Commit Graph

21 Commits

Author SHA1 Message Date
Quentin Deslandes
79dd24cf14 core: Add UserNamespacePath=
This allows a service to reuse the user namespace created for an
existing service, similarly to NetworkNamespacePath=. The configuration
is the initial user namespace (e.g.
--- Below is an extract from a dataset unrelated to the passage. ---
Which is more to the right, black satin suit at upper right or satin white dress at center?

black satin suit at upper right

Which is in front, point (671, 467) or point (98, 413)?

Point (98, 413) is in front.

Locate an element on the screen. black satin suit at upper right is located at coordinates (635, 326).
ID mapping) is preserved.
2025-11-04 10:55:04 +01:00
Daan De Meyer
836e4e7ea8 core: Clean up includes
Split out of #37344.
2025-05-22 09:37:20 +02:00
Daan De Meyer
1cf40697e3 tree-wide: Sort includes
This was done by running a locally built clang-format with
https://github.com/llvm/llvm-project/pull/137617 and
https://github.com/llvm/llvm-project/pull/137840 applied on all .c
and .h files.
2025-04-30 09:30:51 +02:00
Daan De Meyer
44d50ba88e execute: Get rid of custom logging macros
We already have LOG_CONTEXT_PUSH_EXEC() which with two additions
does exactly the same as the custom logging macros, so let's get rid
of the custom logging macros and use LOG_CONTEXT_PUSH_EXEC() instead.
2025-04-23 14:48:45 +02:00
Daan De Meyer
4ea4abb651 core: Remove circular dependencies between headers
Currently there are various circular dependencies between headers
in core/. Let's get rid of these by making judicious use of forward
declarations and moving includes into implementation files instead of
having them in header files.

Getting rid of circular header includes simplifies the code and makes
various clang based tooling such as iwyu work much better on our code.
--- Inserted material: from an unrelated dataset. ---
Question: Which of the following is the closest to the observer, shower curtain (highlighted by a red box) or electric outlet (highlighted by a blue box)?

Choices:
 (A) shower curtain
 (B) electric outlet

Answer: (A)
The most important change is getting rid of the manager.h include in
unit.h which is possible thanks to the previous commits. We also move
the OOMPolicy and StatusType enums to unit.h to remove the need for
other unit headers to include manager.h to get access to these enums.
2025-04-23 10:33:35 +02:00
Yu Watanabe
3cf6a3a3d4 tree-wide: check more log message format in log_struct() and friends
This introduce LOG_ITEM() macro that checks arbitrary formats in
log_struct().
Then, drop _printf_ attribute from log_struct_internal(), as it does not
help so much, and compiler checked only the first format string.
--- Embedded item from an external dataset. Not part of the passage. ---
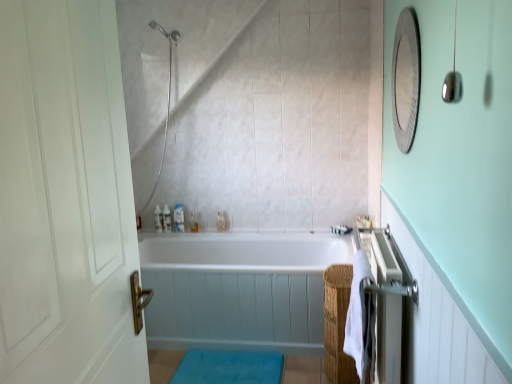 Where is `empty space that is ontop of blue plush bath mat at lower center`? The image size is (512, 384). empty space that is ontop of blue plush bath mat at lower center is located at coordinates (230, 357).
Hopefully, this silences false-positive warnings by Coverity.
2025-03-19 01:56:48 +09:00
Mike Yuan
c4c416b109 core: clean up ambient capability logging
Follow-up for e0ebc81b2d
2024-07-31 21:40:28 +02:00
Łukasz Stelmach
e0ebc81b2d core: drop ambient capabilities in systemd-executor
Since the commit 963b6b906e ("core: drop ambient capabilities in
user manager") systemd running as the session manager has dropped ambient
capabilities retaining other sets allowing user services to be started
with elevated capabilities. This, worked fine until the introduction of
sd-executor. For a non-root process to be started with elevated
capabilities by a non-root parent it either needs file capabilities or
ambient capabilities in the parent process. Thus, systemd needs to allow
sd-executor to inherit its ambient capabilities and sd-executor should
drop them as systemd did before.

The ambient set is managed for both system and session managers, but
with the default set for PID#1 being empty, this code does not affect
operation of PID#1.

Fixes: bb5232b6a3 ("core: add systemd-executor binary")
2024-07-31 11:09:58 +02:00
Mike Yuan
210ca71cb5 core/execute: clean up log_exec_full_errno and friends
Also drop unused log_exec_struct_iovec().
2024-02-19 23:12:59 +08:00
Mike Yuan
80b18d217a core/exec-invoke: record correct exit status when failed to locate executable
Follow-up for 4d8b0f0f7a

After the mentioned commit, when the ExecCommand executable is missing,
and failure will be ignored by manager, we exit with EXIT_SUCCESS at executor
side too. The behavior however contradicts systemd.service(5), which states:

> If the executable path is prefixed with "-", an exit code of the command
> normally considered a failure (i.e. non-zero exit status or abnormal exit
> due to signal is _recorded_, but has no further effect and is considered
> equivalent to success.

and thus makes debugging unexpected failures harder. Therefore, let's still
exit with EXIT_EXEC, but just skip LOG_ERR level log.
2024-02-19 23:12:59 +08:00
Mike Yuan
ba8245a77a core/executor: do destruct static variables and selinux before exiting
I was wondering why I couldn't trigger the assertion in safe_fclose()
when submitting #30251. It turned out that the static destructor was
not run at all :/

Replace main() with a minimized version of main-func.h. This also
prevents emitting negative exit codes.
2023-12-10 14:13:35 +09:00
Mike Yuan
b041175e08 core/executor: save argv for later use by rename_process()
Partially fixes #30352
2023-12-08 21:49:27 +08:00
Mike Yuan
f38cbaff63 core/exec-invoke: remove redundant fd_cloexec() call 2023-12-01 00:14:37 +08:00
Mike Yuan
79bad078bb core/executor: avoid double closing serialization fd
Before this commit, between fdopen() (in parse_argv()) and fdset_remove(),
the serialization fd is owned by both arg_serialization FILE stream and fdset.
Therefore, if something wrong happens between the two calls, or if --deserialize=
is specified more than once, we end up closing the serialization fd twice.
Normally this doesn't matter much, but I still think it's better to fix this.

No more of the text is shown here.